In a speech on Tuesday, Mr Peters said the truth would be out shortly about what Mr Key really thinks of older New Zealanders, many of whom went through a great depression and a world war.
He indicated in the speech that whatever was said on Friday was uncomplimentary.
"Some people think that they're superior to you just because you're going grey.

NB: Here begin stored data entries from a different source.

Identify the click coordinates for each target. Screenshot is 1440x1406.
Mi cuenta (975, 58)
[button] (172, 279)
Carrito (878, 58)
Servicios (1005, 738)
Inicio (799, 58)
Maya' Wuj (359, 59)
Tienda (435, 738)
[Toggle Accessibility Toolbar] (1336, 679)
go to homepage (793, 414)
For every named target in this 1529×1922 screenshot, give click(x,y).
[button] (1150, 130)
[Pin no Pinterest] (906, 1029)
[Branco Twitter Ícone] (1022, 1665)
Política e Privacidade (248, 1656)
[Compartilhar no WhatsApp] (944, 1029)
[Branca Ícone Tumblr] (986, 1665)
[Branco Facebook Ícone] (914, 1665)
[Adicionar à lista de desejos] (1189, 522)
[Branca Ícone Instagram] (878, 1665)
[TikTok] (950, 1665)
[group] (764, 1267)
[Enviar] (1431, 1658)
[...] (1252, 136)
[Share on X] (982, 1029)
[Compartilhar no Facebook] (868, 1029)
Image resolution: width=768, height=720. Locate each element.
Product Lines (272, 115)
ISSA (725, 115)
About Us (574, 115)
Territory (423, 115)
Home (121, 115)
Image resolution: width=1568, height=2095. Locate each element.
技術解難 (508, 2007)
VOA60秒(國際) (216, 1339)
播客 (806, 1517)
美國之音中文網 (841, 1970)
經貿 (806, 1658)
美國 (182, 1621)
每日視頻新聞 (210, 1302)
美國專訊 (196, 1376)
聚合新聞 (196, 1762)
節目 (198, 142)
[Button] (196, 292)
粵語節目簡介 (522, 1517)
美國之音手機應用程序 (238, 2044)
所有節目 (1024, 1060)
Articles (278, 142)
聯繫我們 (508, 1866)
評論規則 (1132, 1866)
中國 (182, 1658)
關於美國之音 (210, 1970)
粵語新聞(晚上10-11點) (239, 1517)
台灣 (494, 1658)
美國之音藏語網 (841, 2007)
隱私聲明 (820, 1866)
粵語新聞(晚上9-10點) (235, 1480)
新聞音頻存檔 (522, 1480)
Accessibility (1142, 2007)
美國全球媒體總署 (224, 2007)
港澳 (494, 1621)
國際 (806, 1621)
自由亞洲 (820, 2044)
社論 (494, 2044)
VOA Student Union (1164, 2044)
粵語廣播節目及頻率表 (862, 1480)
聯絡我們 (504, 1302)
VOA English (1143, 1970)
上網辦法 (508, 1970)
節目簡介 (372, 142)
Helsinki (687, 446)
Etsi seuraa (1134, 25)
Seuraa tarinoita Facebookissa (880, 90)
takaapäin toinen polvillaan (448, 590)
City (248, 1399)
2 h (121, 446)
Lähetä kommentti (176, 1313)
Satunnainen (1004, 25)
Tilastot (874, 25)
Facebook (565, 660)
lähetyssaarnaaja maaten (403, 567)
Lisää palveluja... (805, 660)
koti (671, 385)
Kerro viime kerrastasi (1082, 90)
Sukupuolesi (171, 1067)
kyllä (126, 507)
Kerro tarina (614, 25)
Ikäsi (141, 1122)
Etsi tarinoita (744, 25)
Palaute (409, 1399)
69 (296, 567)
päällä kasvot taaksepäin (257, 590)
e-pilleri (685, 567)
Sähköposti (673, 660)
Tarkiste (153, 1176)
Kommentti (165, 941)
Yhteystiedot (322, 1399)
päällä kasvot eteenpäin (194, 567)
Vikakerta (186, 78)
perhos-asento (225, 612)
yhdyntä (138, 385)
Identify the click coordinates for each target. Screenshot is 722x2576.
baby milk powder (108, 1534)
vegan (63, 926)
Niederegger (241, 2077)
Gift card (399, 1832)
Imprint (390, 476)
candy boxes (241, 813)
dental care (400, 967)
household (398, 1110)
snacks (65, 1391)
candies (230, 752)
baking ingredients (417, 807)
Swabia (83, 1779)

Doesn't show much gratitude, does it?" he said.
Speaking on Morning Report, Mr Peters said the conversation was a publicity stunt during an election and the public ought to know what was said between the two men.
Mr Key has said he will not go into the details of the conversation but can genuinely not recall talking about Mr Peters or his supporters with Mr Banks.
Grey Power president Roy Reid told Radio New Zealand's Morning Report that there could be political repercussions for National over the recorded conversation.
Mr Reid says it could affect the way the elderly vote, if they consider they've been singled out by Mr Key and think National intends not to support the elderly so much. Mr Reid points out that Grey Power is apolitical.
Move on, says Labour
Labour Party leader Phil Goff says it's a farce to pretend the conversation was private when the media had been invited.
He told Morning Report that there is one way to put an end to the speculation, and that is to release the tape.
Mr Goff says it is time to move to other issues in the election campaign rather than what might have been said between Mr Key and Mr Banks.
"I want to move on, I want to get back to the issues that are really important to New Zealand not the stupid comments that might have been made in a discussion between Mr Key and Mr Banks," he says.
The tape is not the major issue facing New Zealand at the moment, he said.